# WHAT YOU NEED TO DO
Exactly the lines from the top of the records below through the one containing "singular, sus Santos" must be set down, with no line added or dropped.

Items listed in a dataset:
::::::

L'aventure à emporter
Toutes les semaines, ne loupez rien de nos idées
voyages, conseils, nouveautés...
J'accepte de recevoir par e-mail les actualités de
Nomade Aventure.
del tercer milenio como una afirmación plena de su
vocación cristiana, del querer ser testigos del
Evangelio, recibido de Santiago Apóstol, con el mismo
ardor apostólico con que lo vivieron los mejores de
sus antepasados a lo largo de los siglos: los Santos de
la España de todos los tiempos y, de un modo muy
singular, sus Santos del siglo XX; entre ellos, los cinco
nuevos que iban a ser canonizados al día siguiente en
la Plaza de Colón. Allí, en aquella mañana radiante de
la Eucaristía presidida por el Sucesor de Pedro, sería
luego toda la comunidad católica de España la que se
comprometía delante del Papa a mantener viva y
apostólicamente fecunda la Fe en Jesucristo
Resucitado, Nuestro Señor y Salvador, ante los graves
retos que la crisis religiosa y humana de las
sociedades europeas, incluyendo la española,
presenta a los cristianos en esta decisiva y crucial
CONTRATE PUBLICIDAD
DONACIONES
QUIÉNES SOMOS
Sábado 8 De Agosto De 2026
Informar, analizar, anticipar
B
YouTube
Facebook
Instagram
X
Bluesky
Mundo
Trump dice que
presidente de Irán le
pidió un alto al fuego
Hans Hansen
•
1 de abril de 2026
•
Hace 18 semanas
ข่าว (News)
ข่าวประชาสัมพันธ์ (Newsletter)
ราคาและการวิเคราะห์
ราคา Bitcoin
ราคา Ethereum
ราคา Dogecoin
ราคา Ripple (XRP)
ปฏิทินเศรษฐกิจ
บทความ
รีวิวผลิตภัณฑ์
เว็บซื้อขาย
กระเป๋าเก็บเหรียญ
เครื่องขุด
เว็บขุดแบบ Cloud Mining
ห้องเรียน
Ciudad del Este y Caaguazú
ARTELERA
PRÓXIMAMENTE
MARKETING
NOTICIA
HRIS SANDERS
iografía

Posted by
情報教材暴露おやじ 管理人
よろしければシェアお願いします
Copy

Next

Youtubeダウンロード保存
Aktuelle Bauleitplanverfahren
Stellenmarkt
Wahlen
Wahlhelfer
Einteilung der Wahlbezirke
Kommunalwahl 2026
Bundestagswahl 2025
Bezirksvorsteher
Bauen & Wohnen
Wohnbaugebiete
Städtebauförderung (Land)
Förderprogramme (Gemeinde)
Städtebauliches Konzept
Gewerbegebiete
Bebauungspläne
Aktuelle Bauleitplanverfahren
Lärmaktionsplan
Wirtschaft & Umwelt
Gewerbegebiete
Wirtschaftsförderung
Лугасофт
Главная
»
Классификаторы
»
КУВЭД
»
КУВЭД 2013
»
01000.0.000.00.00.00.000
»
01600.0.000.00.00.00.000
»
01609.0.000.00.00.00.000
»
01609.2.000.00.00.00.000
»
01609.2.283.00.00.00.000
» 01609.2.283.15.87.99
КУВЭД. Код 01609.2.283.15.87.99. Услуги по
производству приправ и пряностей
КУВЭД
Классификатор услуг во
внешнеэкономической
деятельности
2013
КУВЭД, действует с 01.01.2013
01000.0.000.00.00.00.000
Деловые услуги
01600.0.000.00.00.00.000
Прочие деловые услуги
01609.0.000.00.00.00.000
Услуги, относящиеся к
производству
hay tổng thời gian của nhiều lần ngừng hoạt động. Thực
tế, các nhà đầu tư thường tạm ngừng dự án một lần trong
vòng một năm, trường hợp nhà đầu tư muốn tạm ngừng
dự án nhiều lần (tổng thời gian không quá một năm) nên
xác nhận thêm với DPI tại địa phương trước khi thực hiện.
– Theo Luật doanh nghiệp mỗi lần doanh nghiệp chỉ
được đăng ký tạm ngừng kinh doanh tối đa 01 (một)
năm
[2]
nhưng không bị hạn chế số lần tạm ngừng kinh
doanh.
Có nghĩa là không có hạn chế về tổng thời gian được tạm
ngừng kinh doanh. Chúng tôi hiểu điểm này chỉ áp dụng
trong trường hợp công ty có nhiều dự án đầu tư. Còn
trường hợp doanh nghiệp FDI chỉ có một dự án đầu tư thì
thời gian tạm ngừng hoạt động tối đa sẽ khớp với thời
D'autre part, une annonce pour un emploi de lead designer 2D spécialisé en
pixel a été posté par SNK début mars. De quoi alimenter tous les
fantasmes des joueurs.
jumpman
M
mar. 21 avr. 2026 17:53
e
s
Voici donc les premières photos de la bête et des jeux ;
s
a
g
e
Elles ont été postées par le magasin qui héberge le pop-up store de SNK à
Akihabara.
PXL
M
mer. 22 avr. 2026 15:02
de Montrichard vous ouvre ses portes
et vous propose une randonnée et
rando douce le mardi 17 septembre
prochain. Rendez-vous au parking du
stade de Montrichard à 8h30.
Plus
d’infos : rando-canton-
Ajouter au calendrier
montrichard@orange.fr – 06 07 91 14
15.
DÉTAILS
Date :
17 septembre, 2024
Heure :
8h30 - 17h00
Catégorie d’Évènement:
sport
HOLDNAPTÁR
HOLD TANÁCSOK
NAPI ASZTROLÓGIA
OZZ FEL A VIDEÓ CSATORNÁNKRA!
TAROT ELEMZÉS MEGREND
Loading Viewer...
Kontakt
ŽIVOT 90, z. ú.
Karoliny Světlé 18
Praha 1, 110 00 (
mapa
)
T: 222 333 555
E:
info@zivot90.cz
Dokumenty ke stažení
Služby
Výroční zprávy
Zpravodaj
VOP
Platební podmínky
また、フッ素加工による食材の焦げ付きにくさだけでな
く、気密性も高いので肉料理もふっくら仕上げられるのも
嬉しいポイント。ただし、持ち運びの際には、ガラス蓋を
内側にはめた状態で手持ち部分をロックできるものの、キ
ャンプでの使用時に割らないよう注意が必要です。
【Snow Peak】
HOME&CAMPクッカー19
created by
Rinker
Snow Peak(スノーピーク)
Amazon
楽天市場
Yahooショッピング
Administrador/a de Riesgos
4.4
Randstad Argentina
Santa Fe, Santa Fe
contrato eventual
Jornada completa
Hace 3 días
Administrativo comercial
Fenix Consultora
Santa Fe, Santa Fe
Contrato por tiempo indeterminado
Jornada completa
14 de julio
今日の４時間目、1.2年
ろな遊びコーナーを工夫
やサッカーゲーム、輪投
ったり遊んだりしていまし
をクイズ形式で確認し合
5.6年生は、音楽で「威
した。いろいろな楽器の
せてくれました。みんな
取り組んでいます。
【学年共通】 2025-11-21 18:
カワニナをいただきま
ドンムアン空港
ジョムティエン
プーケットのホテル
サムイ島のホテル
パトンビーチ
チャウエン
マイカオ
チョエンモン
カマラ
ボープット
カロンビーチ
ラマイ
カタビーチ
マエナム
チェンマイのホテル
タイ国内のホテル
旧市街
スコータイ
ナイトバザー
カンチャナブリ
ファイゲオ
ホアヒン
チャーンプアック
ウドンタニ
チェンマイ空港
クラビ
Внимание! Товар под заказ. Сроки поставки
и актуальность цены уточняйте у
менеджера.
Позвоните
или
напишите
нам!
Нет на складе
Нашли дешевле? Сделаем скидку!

::::::

# EXERCISE OUTPUT
L'aventure à emporter
Toutes les semaines, ne loupez rien de nos idées
voyages, conseils, nouveautés...
J'accepte de recevoir par e-mail les actualités de
Nomade Aventure.
del tercer milenio como una afirmación plena de su
vocación cristiana, del querer ser testigos del
Evangelio, recibido de Santiago Apóstol, con el mismo
ardor apostólico con que lo vivieron los mejores de
sus antepasados a lo largo de los siglos: los Santos de
la España de todos los tiempos y, de un modo muy
singular, sus Santos del siglo XX; entre ellos, los cinco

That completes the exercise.